Donovan Bailey Biography
Hones Sprinting Skills, Captures Olympic Gold, Calls It Quits, Chronology, Awards And Accomplishments
Canadian sprinter Donovan Bailey set the world record in a 100-meter race in 1996, earning the distinction of "world's fastest man." At his peak during the 1996 Summer Olympic Games in Atlanta, the Jamaican-born Bailey ran a record-setting, gold-medal-winning time of 9.84 seconds. With three teammates, he also captured the gold in the 4×100-meter relay. In Canada, his home since age 13, Bailey became a star, if not a national hero. The outspoken athlete gained a reputation for bluntness and bravado, often publicly ridiculing his rivals. He retained his world record until 1999, when American sprinter Maurice Greene outstripped him by 5-100ths of a second. By then Bailey had sustained a nearly careerending Achilles tendon injury; he went on to recover and return to sprinting, retiring in 2001 before his 34th birthday.
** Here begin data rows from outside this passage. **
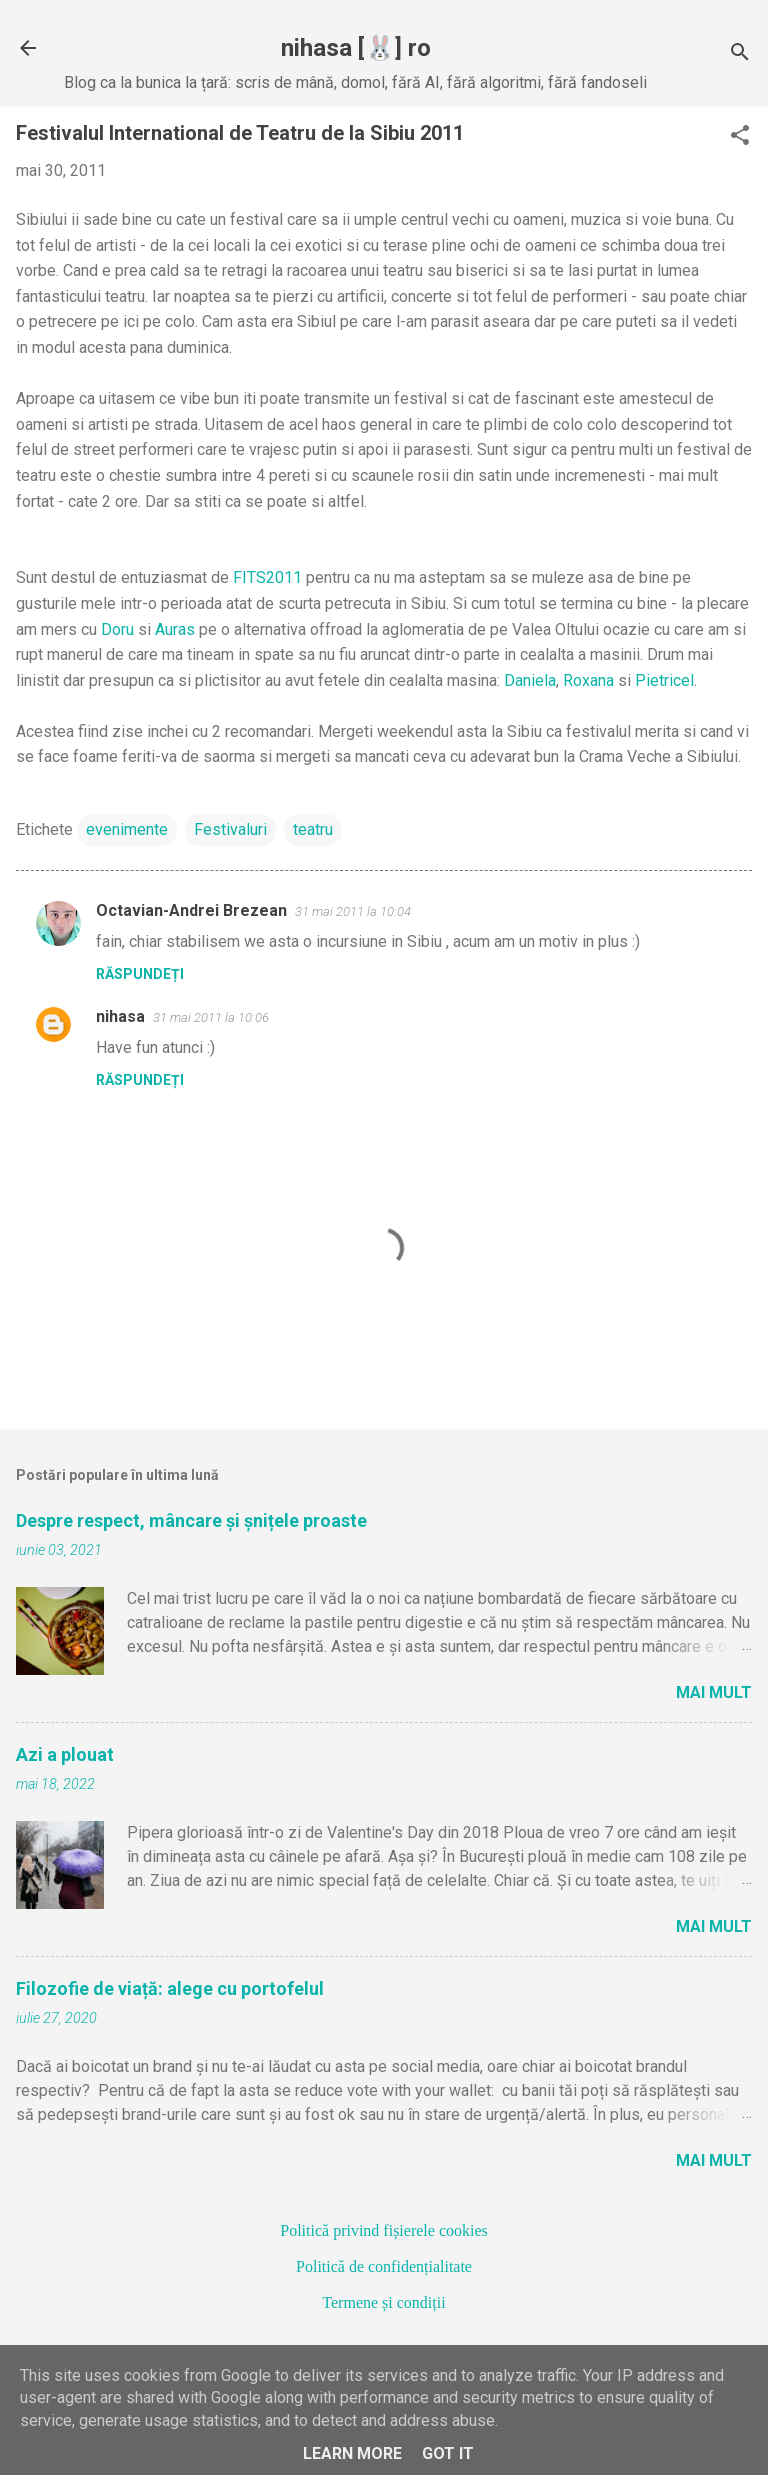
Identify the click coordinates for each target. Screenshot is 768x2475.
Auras (175, 629)
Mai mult (714, 1692)
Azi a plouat (65, 1754)
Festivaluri (230, 829)
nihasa (120, 1016)
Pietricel (664, 680)
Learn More (352, 2453)
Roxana (588, 680)
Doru (117, 629)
Bailey, one of five sons born in Manchester, Jamaica to George and Daisy Bailey, would wake at dawn to help tend to the family's chickens, goats, and pigs before going to school. He moved with his family to the Toronto suburb of Oakville in 1981. Here Bailey attended Queen Elizabeth Park High School, becoming a track and basketball standout. "I could have left high school and run track right away, but that wasn't what I wanted," he told Michael Farber of Sports Illustrated. "I wanted a nice house, money, fast cars. I was taught to work real hard, to work on my own."
Bailey attended Sheridan College in Oakville, playing forward for one season on the basketball team. Graduating with a degree in economics, he set out to accomplish his material goals. A self-made businessman, Bailey worked as a marketing and property consultant, and ran a business importing and exporting clothing. At 22 he bought a house in Oakville and drove a Porsche 911 convertible. But track and field still lured him, and in 1991 he began to train seriously as a sprinter.